Details of what happened next differ depending on the ancient source, but the end result is the same. The longest (and most dramatic) ancient telling of this particular section of the myth came from the Roman poet, Ovid (43 BCE-17 CE). In his account, Phineus waited until the time of the wedding banquet to make his move, crashing the party with a small army of armed supporters. When Phineus and Perseus came face to face, it did not take long for blood to spill. It all began when Phineus threw a spear at Perseus. The projectile polearm missed, and Perseus threw it right back at Phineus (and also missed). From then on, all order was lost, and the wedding banquet turned into a deadly brawl between the rival factions supporting the two different men. Ovid lingered long on describing this chaotic brawl within his masterpiece, Metamorphoses. The first spear was thrown in book 5, line 30; the brawl did not conclude until over 200 lines later. During that time, countless heads and limbs had been pierced, severed, crushed (you name it, it was likely done), and the weapons used in the melee varied from typical swords and spears, to the very furniture that had been lying about in the banquet hall. Perseus enjoyed the brawl for a time, getting his fill of swordplay and gratuitous violence, but he eventually decided to put an end to the fight by pulling out his ultimate weapon—Medusa’s head. Phineus and the remaining members of his faction were turned to stone. On Phineus’ demise, Ovid (speaking as Perseus) wrote:

“‘You shan’t be put to the sword, man.
No, I shall make you a lasting memorial for all posterity.
You’ll be on permanent view in the house of my father-in-law,
that my wife may console herself with her former intended’s likeness.’

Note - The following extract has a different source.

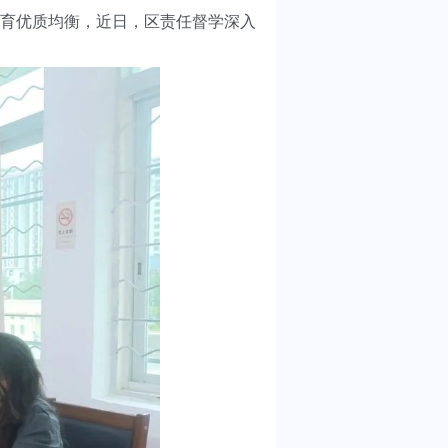
育优质均衡，近日，区责任督学深入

With that he quickly carried Medusa across to display her
where Phineus had turned his quivering head. As the cowering villain
attempted to shift his eyes away again, his neck
grew stiff and the tears running down his cheeks were hardened to stone.
But still a coward’s face and the suppliant’s look were preserved
in marble, along with the pleading hands and the cringing posture.”
(Ovid, Metamorphoses, 5.226-235)

Such was the end of the wedding banquet brawl, at least from Ovid’s telling of the tale. Another account, preserved by a scholar known as the Pseudo-Apollodorus (c. 1st-2nd century), merely stated, “[Phineus] plotted against Perseus; but when Perseus learned of the conspiracy, he showed the Gorgon to Phineus and his fellow plotters, turning them to stone on the spot” (Apollodorus, Library, II.4). Sebastiano Ricci’s painting re-creates one of these final encounters between Perseus and Phineus. Banquet drama aside, the wedding of Perseus and Andromeda was a success. Perseus brought his bride back to Greece and, unlike many figures from ancient myth, most accounts of Perseus and Andromeda claim that they lived a long and seemingly happy life together.